> _Work item_: Leaving out the pictures, copy each record below exactly.

** Exercise data follows **

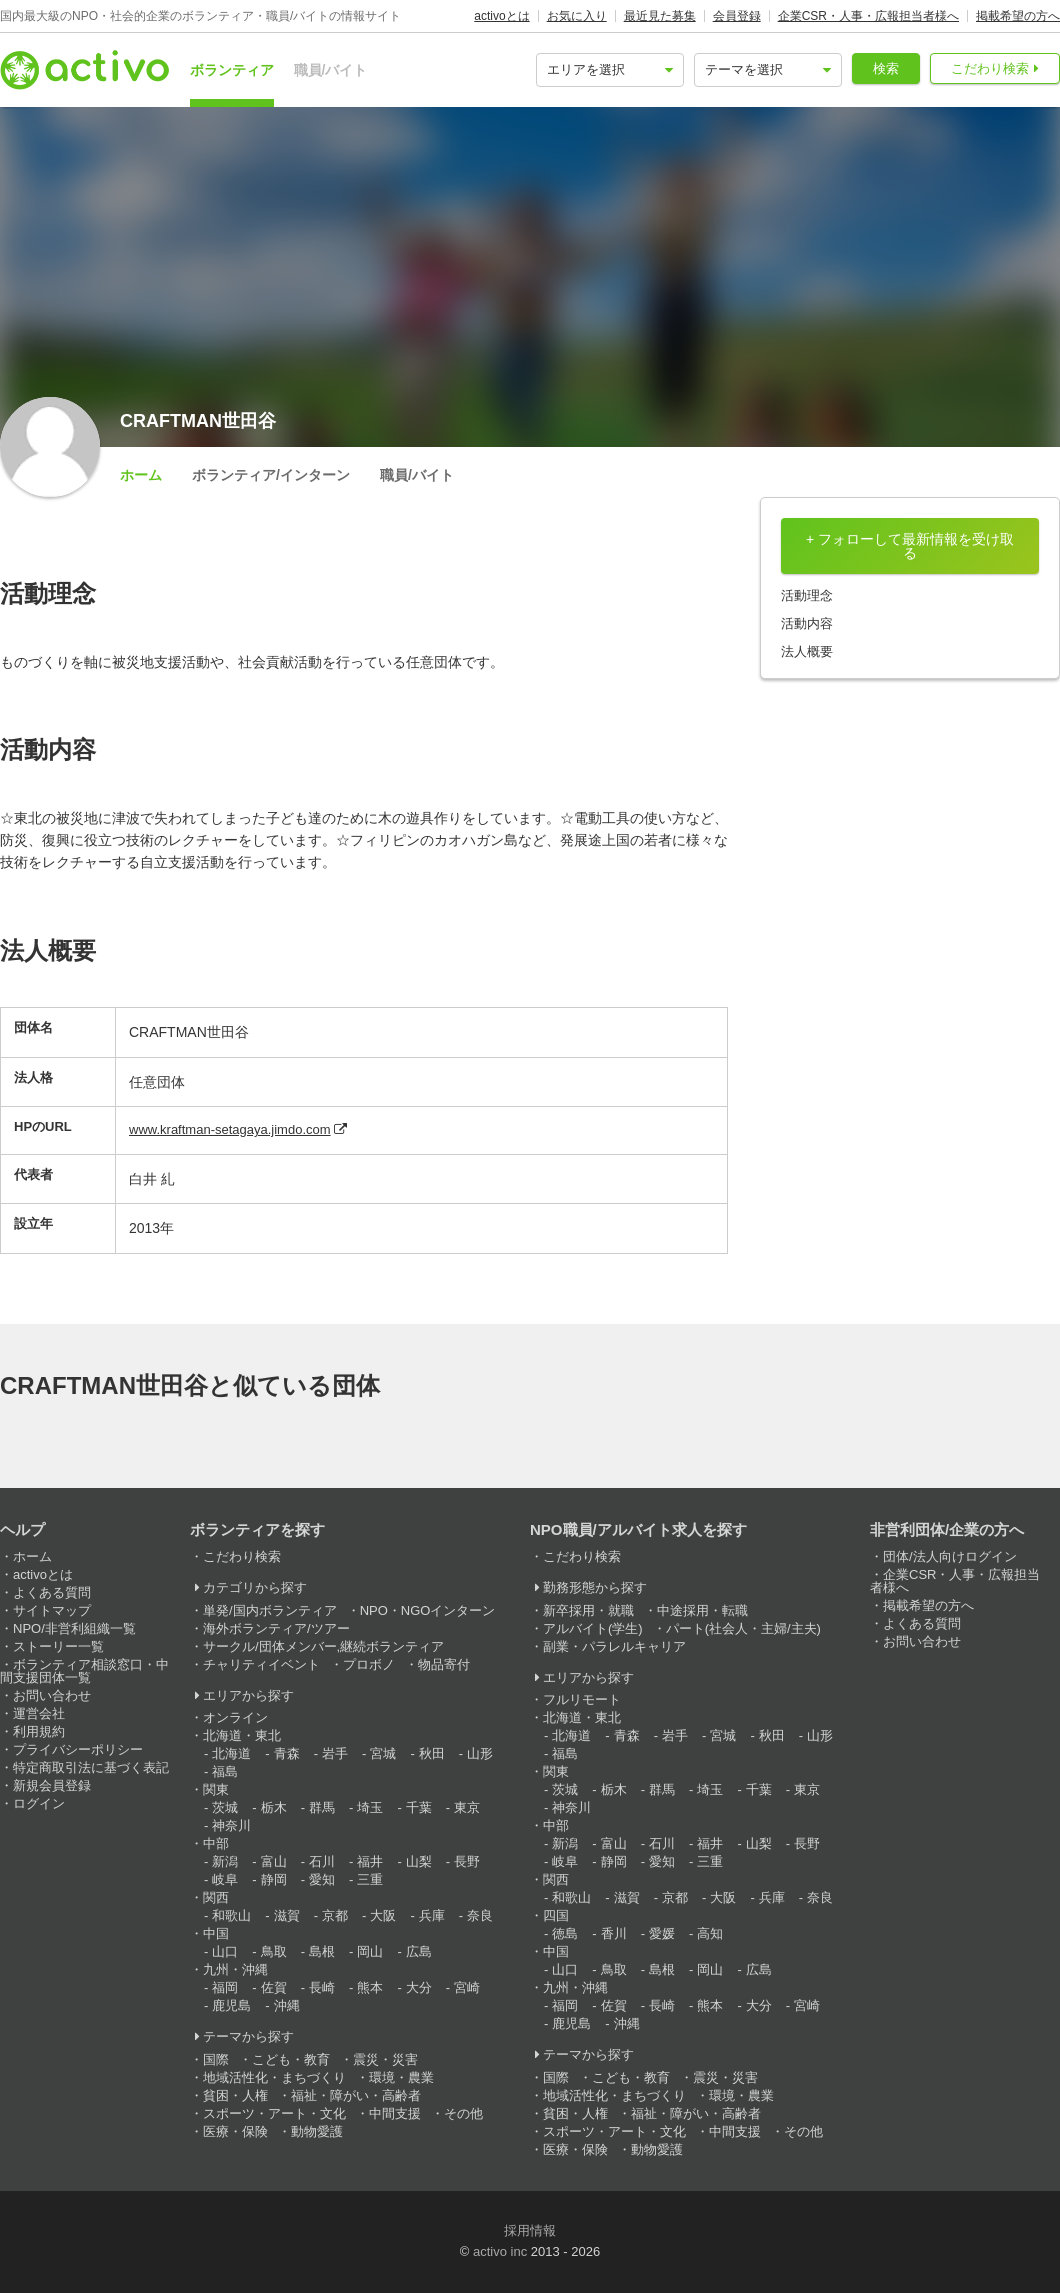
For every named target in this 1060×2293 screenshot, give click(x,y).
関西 (216, 1897)
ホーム (141, 475)
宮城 (383, 1753)
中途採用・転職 (702, 1610)
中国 (216, 1933)
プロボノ (369, 1664)
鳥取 (274, 1951)
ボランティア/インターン (271, 475)
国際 (216, 2059)
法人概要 (807, 651)
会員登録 (737, 16)
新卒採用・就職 (588, 1610)
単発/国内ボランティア (270, 1610)
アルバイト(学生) (593, 1628)
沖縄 (287, 2005)
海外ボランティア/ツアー (276, 1628)
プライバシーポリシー (78, 1749)
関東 (216, 1789)
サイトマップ (52, 1610)
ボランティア (232, 70)
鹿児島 (231, 2005)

** End of Exercise data **

> _Completed exercise_:
For every named target in this 1060×2293 screenshot, give click(x,y).
関西 (216, 1897)
ホーム (141, 475)
宮城 (383, 1753)
中途採用・転職 (702, 1610)
中国 (216, 1933)
プロボノ (369, 1664)
鳥取 (274, 1951)
ボランティア/インターン (271, 475)
国際 (216, 2059)
法人概要 (807, 651)
会員登録 (737, 16)
新卒採用・就職 (588, 1610)
単発/国内ボランティア (270, 1610)
アルバイト(学生) (593, 1628)
沖縄 (287, 2005)
海外ボランティア/ツアー (276, 1628)
プライバシーポリシー (78, 1749)
関東 (216, 1789)
サイトマップ (52, 1610)
ボランティア (232, 70)
鹿児島 (231, 2005)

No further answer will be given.